Ask Rollie
Goal
Create an AI-powered chat experience that lets Onaroll operators quickly query their own performance data—without needing third-party analytics tools. The aim was to make complex data accessible in seconds and empower store leaders to make faster, data-driven decisions.
Role
Senior Product Designer
Tools
Figma, OpenAI (ChatGPT) API, internal Onaroll data platform
Overview
Context
Onaroll wanted to make store data more accessible for operators who rely on it every day. While the company already had powerful dashboards, most insights were hidden behind complex filters and reports. Ask Rollie was created to make that data conversational — letting users ask questions in plain language and get instant answers.
Challenge
Operators often knew what they needed but didn’t know where to find it. The goal was to design a lightweight, AI-powered chat that could translate everyday questions into real, usable insights. It had to feel natural, friendly, and intuitive while working within MVP constraints.
Role
As the Senior Product Designer, I led end-to-end design from research to delivery. I partnered with product, data, and engineering to define the experience, test flows, and create a simple interface that made complex data feel easy and human.
Design Process
Understanding Users
I started by talking with store operators and managers to understand how they searched for data and what made the process frustrating. Most people knew what they wanted to find but didn’t know where to look. That insight became the foundation for Ask Rollie — a tool designed to make getting answers as simple as asking a question.
Exploration and Iteration
I explored different ways to blend a familiar chat experience with the complexity of displaying data. Early concepts tested how messages, tables, and summaries could fit together without feeling overwhelming. Through several rounds of feedback, the design evolved into a clean, conversational interface that kept the focus on clarity and ease of use.
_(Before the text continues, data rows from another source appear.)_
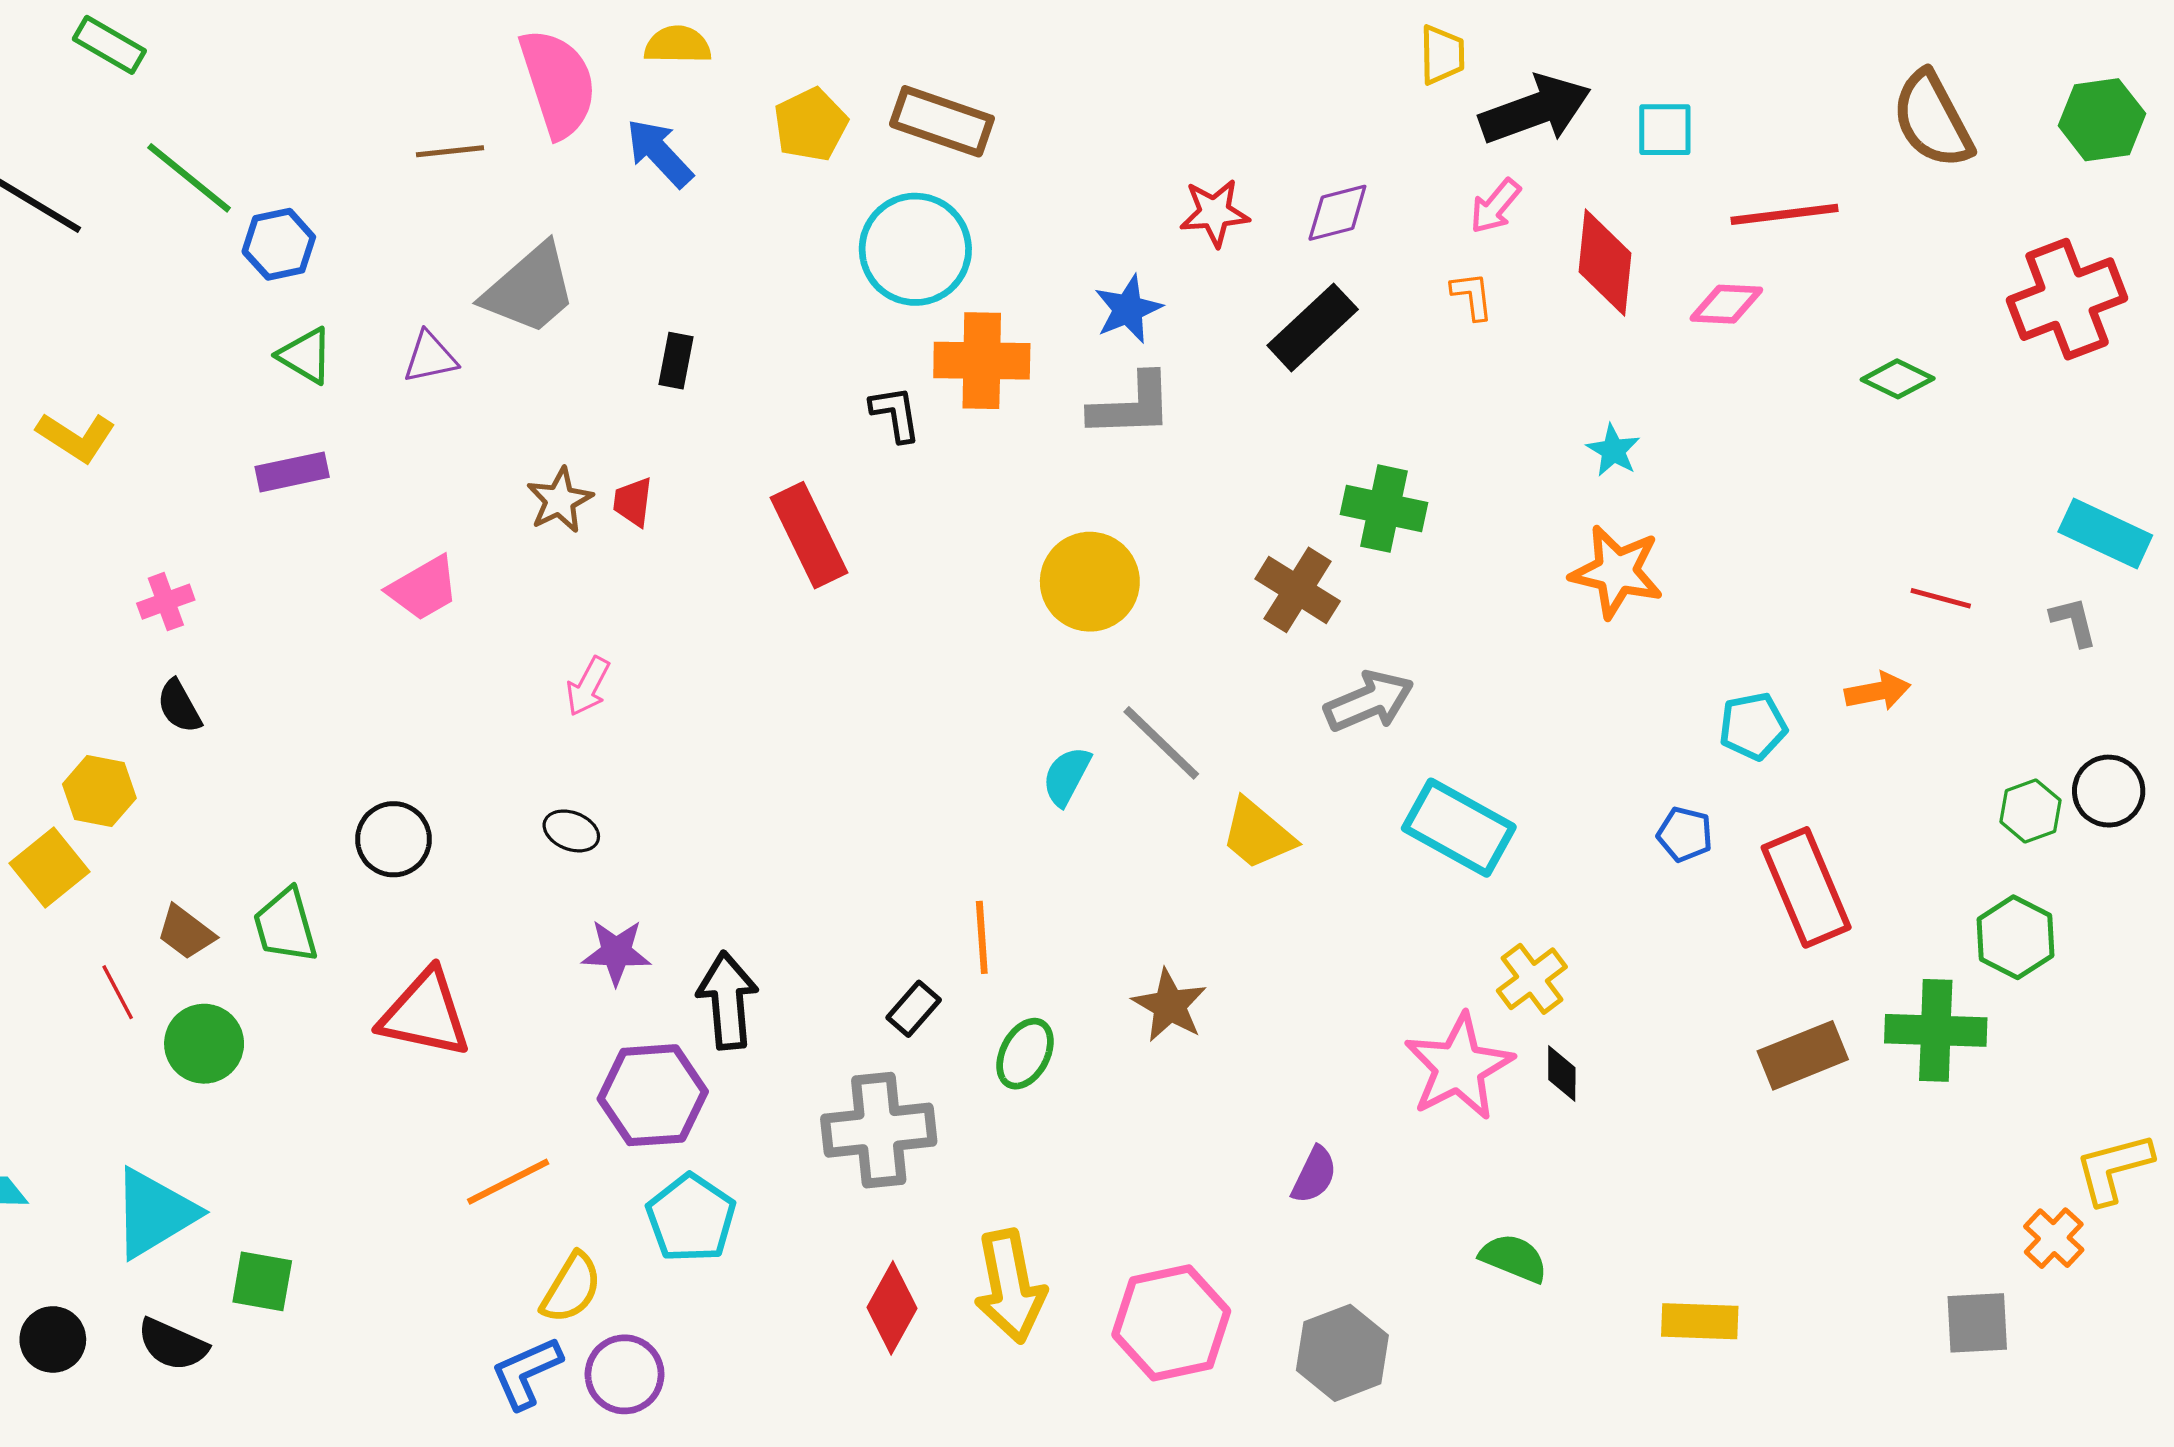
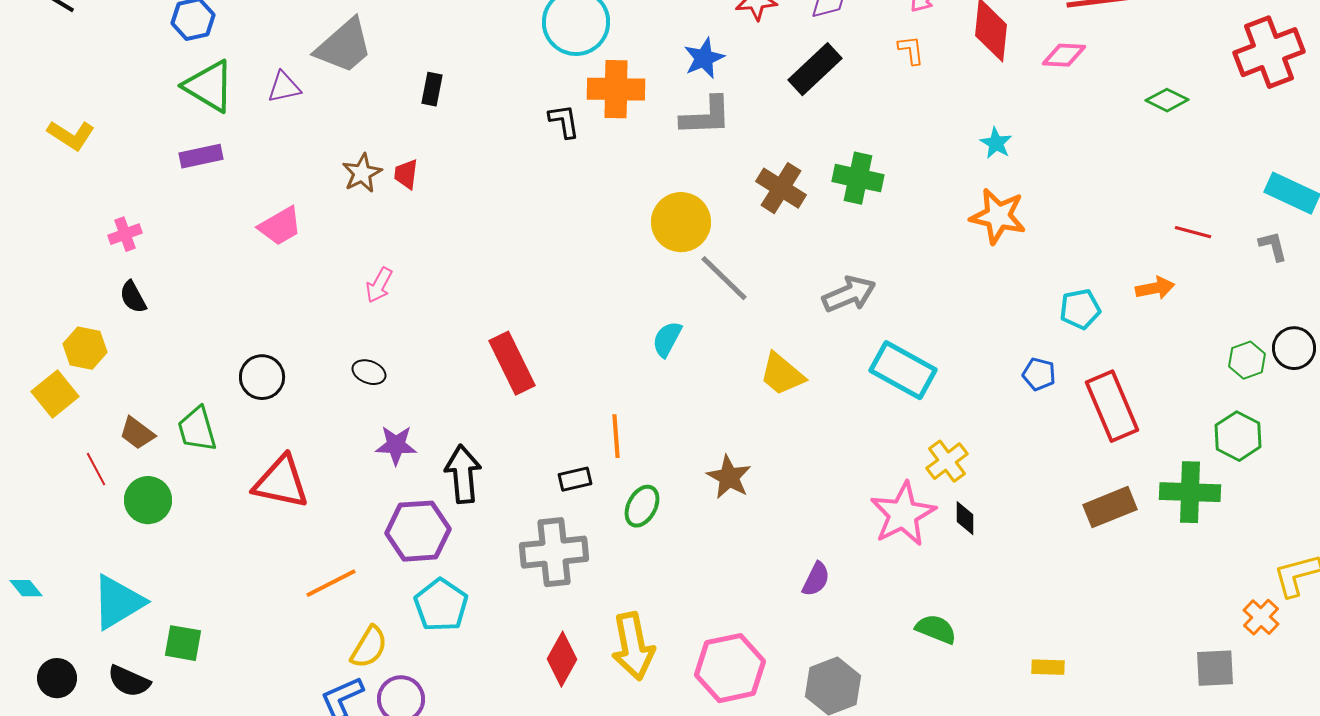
green triangle: (305, 356) -> (209, 86), size x1.5
red rectangle: (809, 535) -> (512, 363), moved
brown cross: (1298, 590) -> (781, 188), moved
gray line: (1161, 743) -> (724, 278), moved
black rectangle: (914, 1009) -> (575, 479), turned 36
yellow rectangle: (1700, 1321) -> (1048, 667), size x0.7

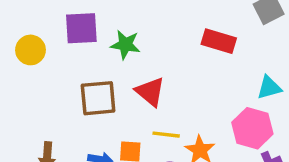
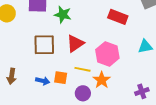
red triangle: (150, 92) -> (75, 43), turned 42
pink hexagon: (252, 128) -> (107, 54), moved

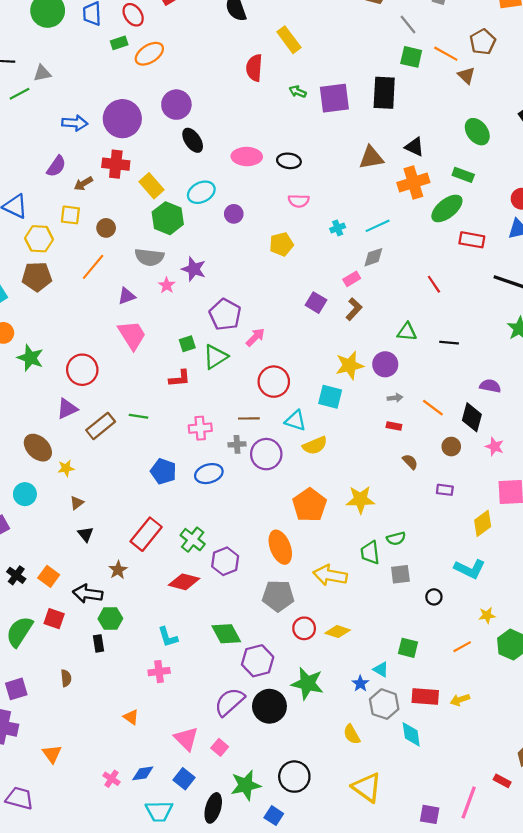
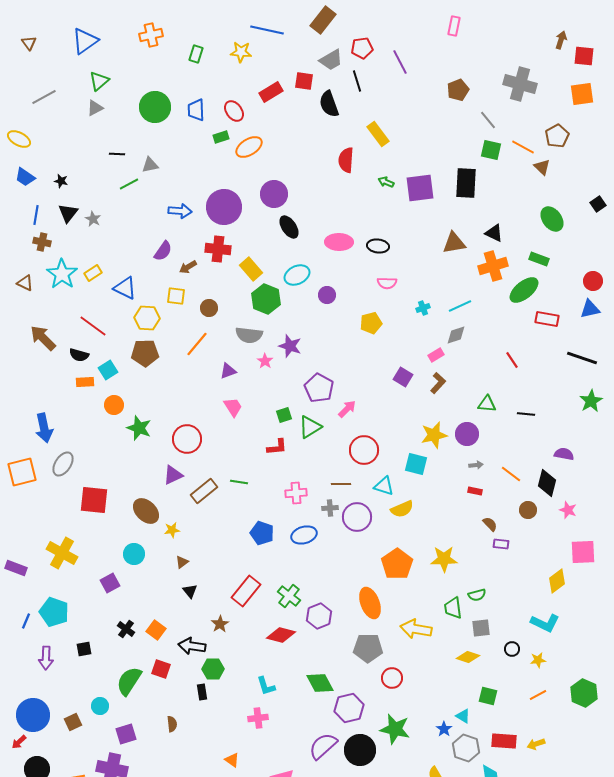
pink trapezoid: (132, 335) -> (233, 407), size x0.7
purple rectangle: (445, 490) -> (501, 544), moved
yellow star: (487, 615) -> (538, 660), moved
yellow diamond: (338, 632) -> (468, 657), moved

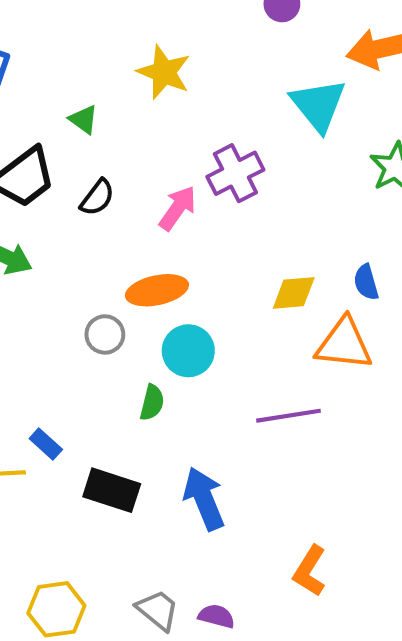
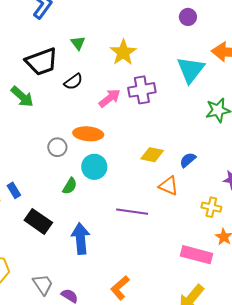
yellow star: (164, 72) -> (123, 52), moved
blue semicircle: (366, 282) -> (188, 160), turned 48
orange triangle: (344, 344) -> (169, 186), size x0.7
Collaboration and Validation
I partnered closely with product, engineering, and data to shape what was possible for the MVP. Together we defined how ChatGPT would generate responses, refined interaction details, and tested the flow with real users. The final design delivered an experience that made insights fast, friendly, and accessible for everyone.
Outcome
Impact
Ask Rollie made data feel accessible for everyone. Operators could finally get answers to everyday questions without digging through dashboards or waiting on reports. Early feedback described it as “like texting your data,” and teams quickly adopted it as part of their daily routine.
Results
The MVP successfully proved the value of conversational data tools, reducing the time it took to find key insights and improving engagement with performance metrics. It also opened the door for future AI-driven features across the TMX platform.
Reflection
This project taught me how powerful simplicity can be — especially when designing for users who are busy, mobile, and not always tech-savvy. It also reinforced the value of working closely with cross-functional partners to turn ambitious ideas into something tangible and genuinely useful.